Researcher exposes Microsoft's flawed code that lets attackers access files on your computer

Back in May this year, when Microsoft held its Build 2025 conference, it introduced NLWeb, short for "Natural Language Web," a project that was meant to be a way for AI agents to interact with websites.

With companies like Shopify and TripAdvisor signed on, Microsoft pitched this as the foundation for an "agentic web," a future where AI agents handle complex tasks by talking directly to online services.

Now, Aonan Guan, a security researcher, alongside Lei Wang (via The Verge) have documented a path traversal vulnerability in the open-source framework. According to Guan, they were browsing the NLWeb GitHub repo when a specific file caught their attention: webserver/static_file_handler.py.

 # The vulnerable code snippet safe_path = os.path.normpath(path.lstrip("/")) ​ possible_roots = [     APP_ROOT,     os.path.join(APP_ROOT, "site", "wwwroot"),     "/home/site/wwwroot",     os.environ.get("HOME", ""), ] ​ # Later in the code... full_path = os.path.join(root, safe_path) 

If you take a look at the first line of the code, you would notice an innocent looking line.
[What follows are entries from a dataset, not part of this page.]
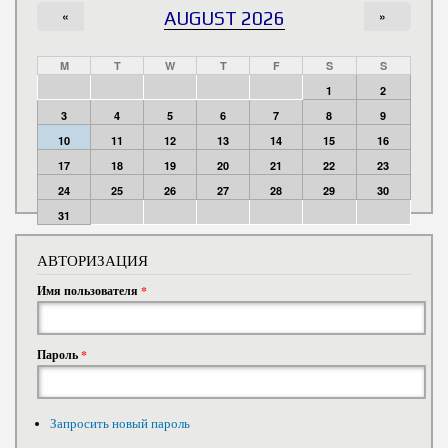
«
AUGUST 2026
»
M
T
W
T
F
S
S
1
2
3
4
5
6
7
8
9
10
11
12
13
14
15
16
17
18
19
20
21
22
23
24
25
26
27
28
29
30
31
АВТОРИЗАЦИЯ
Имя пользователя
*
Пароль
*
Запросить новый пароль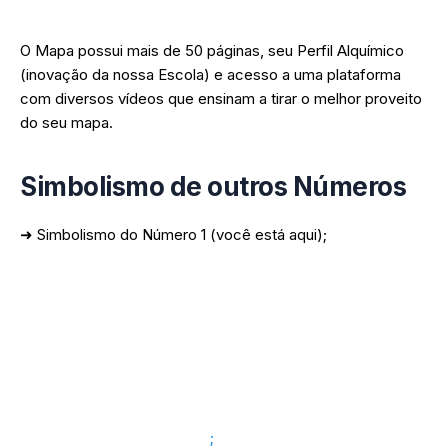
com você.
O Mapa possui mais de 50 páginas, seu Perfil Alquímico
(inovação da nossa Escola) e acesso a uma plataforma
com diversos vídeos que ensinam a tirar o melhor proveito
do seu mapa.
Simbolismo de outros Números
➜ Simbolismo do Número 1 (você está aqui);
➜ Simbolismo do Número 2;
➜ Simbolismo do Número 3;
➜ Simbolismo do Número 4;
➜ Simbolismo do Número 5;
➜ Simbolismo do Número 6
;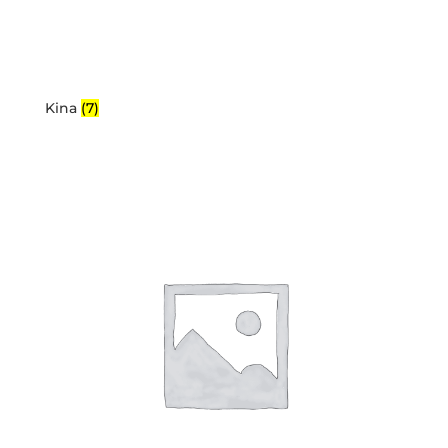
Kina
(7)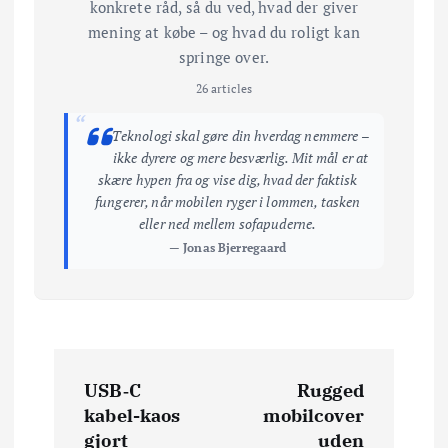
konkrete råd, så du ved, hvad der giver
mening at købe – og hvad du roligt kan
springe over.
26 articles
“
Teknologi skal gøre din hverdag nemmere –
ikke dyrere og mere besværlig. Mit mål er at
skære hypen fra og vise dig, hvad der faktisk
fungerer, når mobilen ryger i lommen, tasken
eller ned mellem sofapuderne.
— Jonas Bjerregaard
I
USB‑C
Rugged
n
kabel-kaos
mobilcover
gjort
uden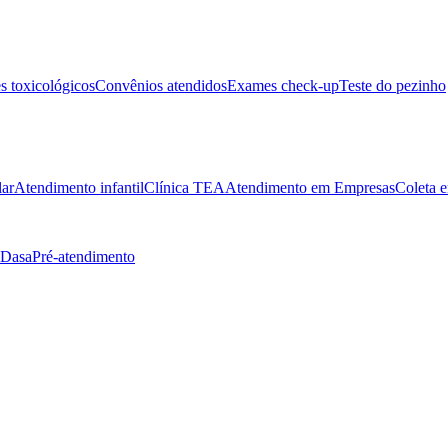
 toxicológicos
Convênios atendidos
Exames check-up
Teste do pezinho
lar
Atendimento infantil
Clínica TEA
Atendimento em Empresas
Coleta e
 Dasa
Pré-atendimento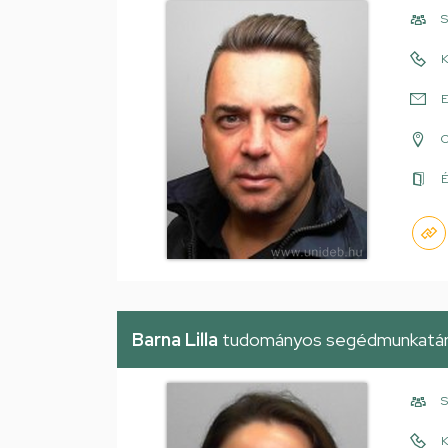
S
K
E
É
Barna Lilla
tudományos segédmunkatá
S
K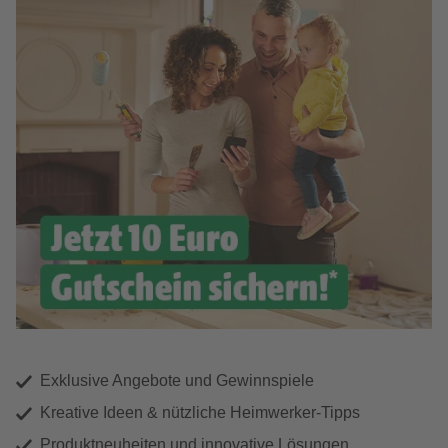
Exklusive Angebote und Gewinnspiele
Kreative Ideen & nützliche Heimwerker-Tipps
Produktneuheiten und innovative Lösungen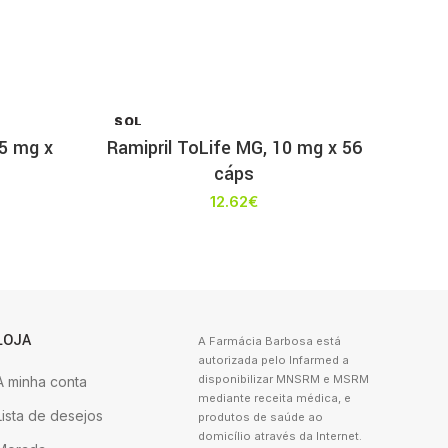
SOL
D OU
5 mg x
Ramipril ToLife MG, 10 mg x 56
T
cáps
12.62
€
LOJA
A Farmácia Barbosa está
autorizada pelo Infarmed a
disponibilizar MNSRM e MSRM
A minha conta
mediante receita médica, e
Lista de desejos
produtos de saúde ao
domicílio através da Internet.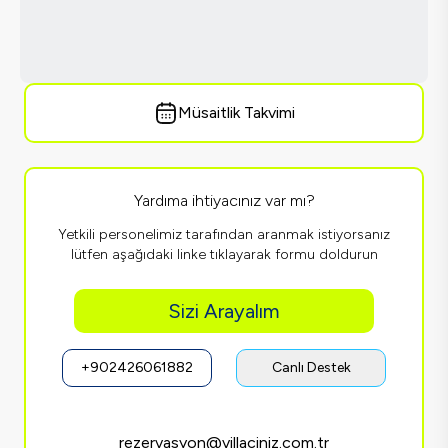
Müsaitlik Takvimi
Yardıma ihtiyacınız var mı?
Yetkili personelimiz tarafından aranmak istiyorsanız
lütfen aşağıdaki linke tıklayarak formu doldurun
Sizi Arayalım
+902426061882
Canlı Destek
rezervasyon@villaciniz.com.tr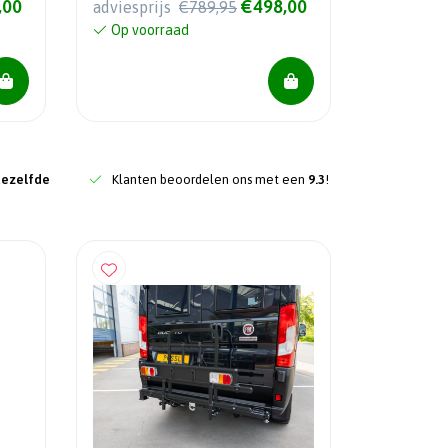
,00
€498,00
adviesprijs
€789,95
Op voorraad
dezelfde
Klanten beoordelen ons met een
9.3
!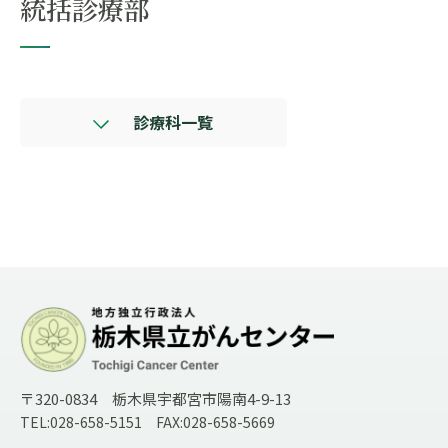
統括診療部
診療科一覧
〒320-0834 栃木県宇都宮市陽南4-9-13
TEL:028-658-5151 FAX:028-658-5669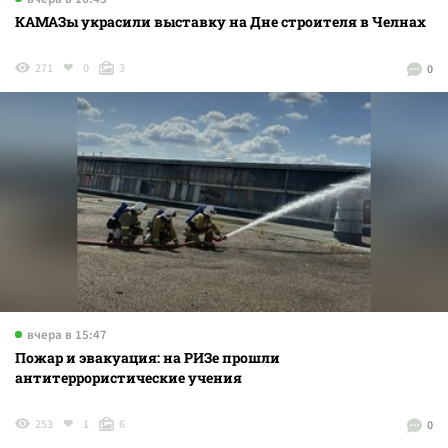
КАМАЗы украсили выставку на Дне строителя в Челнах
271
0
3
0
вчера в 15:47
Пожар и эвакуация: на РИЗе прошли
антитеррористические учения
253
1
6
0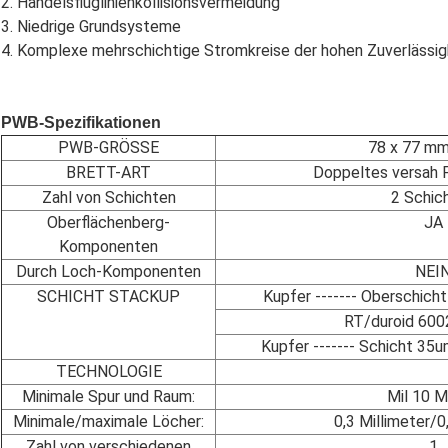
2. Handelsfluglinienkollisionsvermeidung
3. Niedrige Grundsysteme
4. Komplexe mehrschichtige Stromkreise der hohen Zuverlässig
PWB-Spezifikationen
PWB-GRÖSSE
78 x 77 m
BRETT-ART
Doppeltes versah 
Zahl von Schichten
2 Schic
Oberflächenberg-
JA
Komponenten
Durch Loch-Komponenten
NEI
SCHICHT STACKUP
Kupfer ------- Oberschich
RT/duroid 60
Kupfer ------- Schicht 35
TECHNOLOGIE
Minimale Spur und Raum:
Mil 10 M
Minimale/maximale Löcher:
0,3 Millimeter/0
Zahl von verschiedenen
1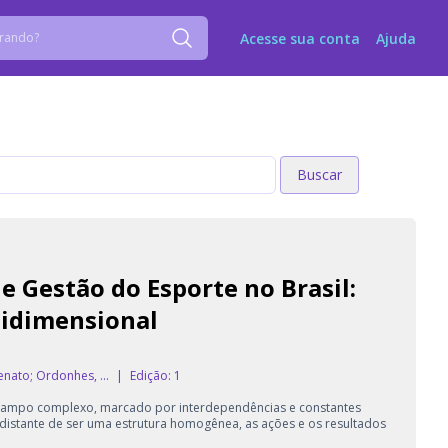
Acesse sua conta
Ajuda
Buscar
Buscar
 e Gestão do Esporte no Brasil:
idimensional
enato; Ordonhes, ...
|
Edição: 1
m campo complexo, marcado por interdependências e constantes
a distante de ser uma estrutura homogênea, as ações e os resultados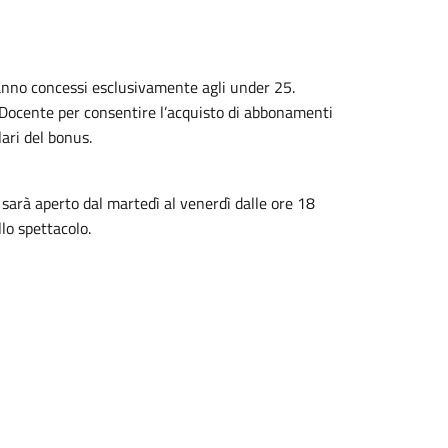
saranno concessi esclusivamente agli under 25.
l Docente per consentire l’acquisto di abbonamenti
lari del bonus.
 sarà aperto dal martedì al venerdì dalle ore 18
llo spettacolo.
From the official Python documentation, os.path.normpath() normalizes a pathname by collapsing redundant separators and up-level references.

On Windows, it converts forward slashes (/) to backslashes (\). For example, a path like A//B/./C/../D would be normalized to A/B/D, but this function has a nasty side effect, as Guan notes. It does not actually prevent a user from "climbing" out of the intended web directory using ../ sequences.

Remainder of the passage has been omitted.